● Prompt
Give back the lines below verbatim, omitting all pictures.

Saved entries
★ ★ ★

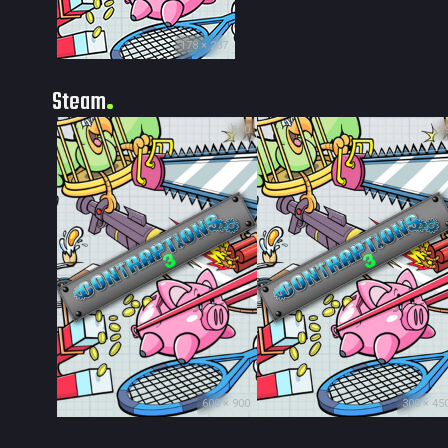
178 × 237
Steam
100
9
600 × 900
300 × 45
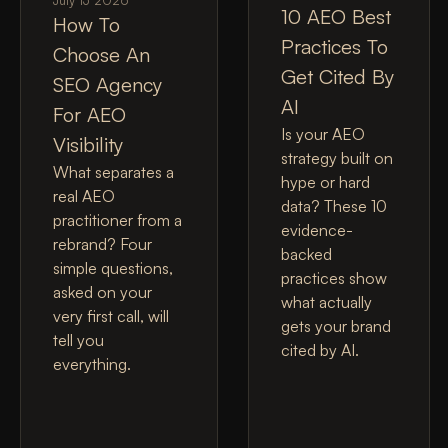
July 13 2026
10 AEO Best
How To
Practices To
Choose An
Get Cited By
SEO Agency
AI
For AEO
Is your AEO
Visibility
strategy built on
What separates a
hype or hard
real AEO
data? These 10
practitioner from a
evidence-
rebrand? Four
backed
simple questions,
practices show
asked on your
what actually
very first call, will
gets your brand
tell you
cited by AI.
everything.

★ ★ ★

● Response
178 × 237
Steam
100
9
600 × 900
300 × 45
July 13 2026
10 AEO Best
How To
Practices To
Choose An
Get Cited By
SEO Agency
AI
For AEO
Is your AEO
Visibility
strategy built on
What separates a
hype or hard
real AEO
data? These 10
practitioner from a
evidence-
rebrand? Four
backed
simple questions,
practices show
asked on your
what actually
very first call, will
gets your brand
tell you
cited by AI.
everything.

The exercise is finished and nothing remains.